Mercantile Library © 2019 City of Philadelphia Mural Arts Program / Kala Hagopian, 1021 Chestnut Street. Photo by Steve Weinik.

Kala Hagopian 

Kala Hagopian is a fine-art muralist who specializes in realist works paired with vibrant colors and patterns. Kala is the brain and brush behind Hagopian Arts, which provides nature-inspired murals across and around the city. Kala is responsible for the Eco Mural Project plastered around the city, intended to raise awareness of climate change. The murals highlight the need for environmental stewardship by inserting meticulously-rendered images of fauna and flora throughout Philadelphia.

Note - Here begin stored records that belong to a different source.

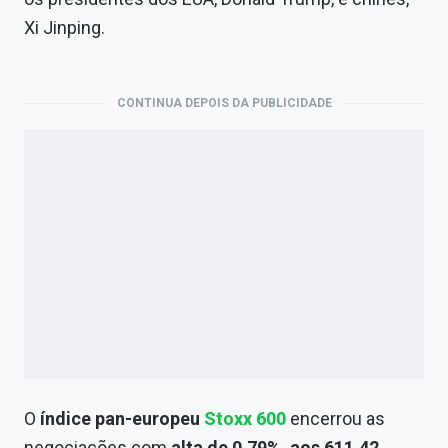
Economia
Xi Jinping.
Empresas
Brasil
CONTINUA DEPOIS DA PUBLICIDADE
Política
Colunas
Especiais
Internacional
Marketing
Tecnologia
O
índice pan-europeu
Stoxx 600
encerrou as
Conteúdo de Marca
negociações com
alta de 0,79%, aos 611,42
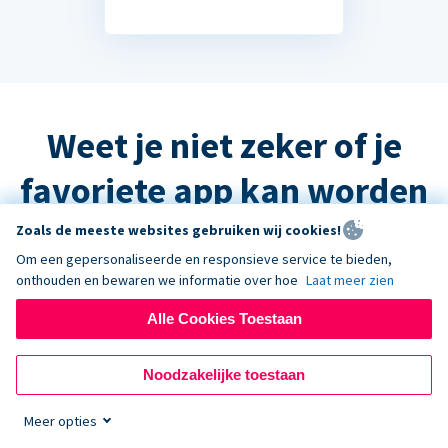
Weet je niet zeker of je
favoriete app kan worden
geïntegreerd?
Zoals de meeste websites gebruiken wij cookies!
Om een gepersonaliseerde en responsieve service te bieden,
onthouden en bewaren we informatie over hoe
Laat meer zien
Het antwoord is waarschijnlijk ja, maar
Alle Cookies Toestaan
neem contact op met de ondersteuning
en we helpen u graag verder!
Noodzakelijke toestaan
Meer opties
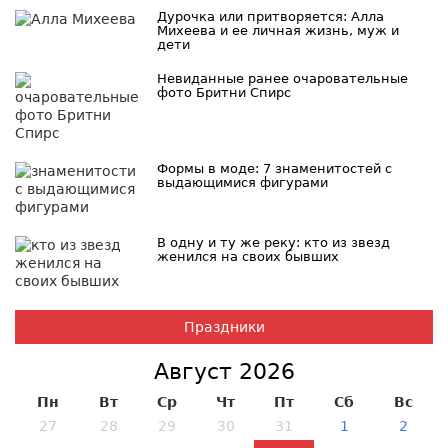
Дурочка или притворяется: Алла
Михеева и ее личная жизнь, муж и
дети
Невиданные ранее очаровательные
фото Бритни Спирс
Формы в моде: 7 знаменитостей с
выдающимися фигурами
В одну и ту же реку: кто из звезд
женился на своих бывших
Праздники
Август 2026
Пн
Вт
Ср
Чт
Пт
Сб
Вс
27
28
29
30
31
1
2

Kala has worked with Mural Arts on several projects including the Mercantile Library, the Philadelphia Marathon mural, and lead the restoration of Our Urban Landscape.

 

Column covered with sketch-style portraits. Behind it is a white wall with a pink neon sign that says

untitled © City of Philadlephia Mural Arts Program / Symone Salib, 444 North 3rd Street. Photo by Steve Weinik.

Symone Salib 

Philly-native and new(ish)-comer to the Philly arts scene, Symone Salib has plastered the city with illustrated portraits, starting conversations about pressing issues like bodily autonomy and civil rights. While much of her work takes on a political tone, some of her sketch-style portraits are meant to offer comfort or a bright spot on the walk to work or home from school.

Symone has worked with Mural Arts Art Education students, giving them insight into the life of a working artist.

 

Brick wall with black candy hearts that say

Goth Hearts © 2020 City of Philadlephia Mural Arts Program / Amberella. Photo by Steve Weinik.

Amberella 

Philly- and LA-based mixed media artist, Amberella, has been a fixture in the street art scene for decades. Her work often takes on a political tone, critiquing popular culture, social justice, mental health, and sharing love with others and yourself. Amberella’s public art sparks conversations about our own feelings of isolation, while reminding us that no one travels through life’s journey alone.

In collaboration with our Porch Light program, Amberella chatted with refugee and immigrant teenagers about locations throughout the city they feel are personal sanctuaries. Together, they worked to share messages of inclusiveness and kindness that were translated into some of their native languages, like Arabic and Karen, as a way to further connect within each particular community.

 

Drama Queens © Hysterical Men, 2020

Hysterical Men 

Anonymous artist, Hysterical Men, uses street art to call out the gender imbalance and inequalities inherent to American political system. By applying words generally reserved for women (“flustered,” “emotional,” “hysterical”) to portraits of male politicians in fits of emotion, Hysterical Men highlights the double standards women face both in politics and in society. 

 

untitled © Olivia McKnight, 2020

Olivia McKnight 

Newcomer to the Philly street art scene, we’ve only just begun to see Olivia McKnight’s Stevie Wonder-inspired self-portraits wheatpasted around the city. We look forward to seeing more of her comic book-style work become more prevalent.

 

Rippling Moon © 2018 City of Philadelphia Mural Arts Program / Meg Saligman. Photo by Steve Weinik.

Meg Saligman 

Muralist Meg Saligman’s work has become a touchstone for the public art movement in Philadelphia and across the globe. Combining a deep commitment to community engagement and collaboration, Meg blends contemporary and classical techniques to breathe life into old buildings and highlight the unique architecture found around the world. Through the design and creation process, she seeks to give voice to marginalized communities and facilitate social exchange through shared experience.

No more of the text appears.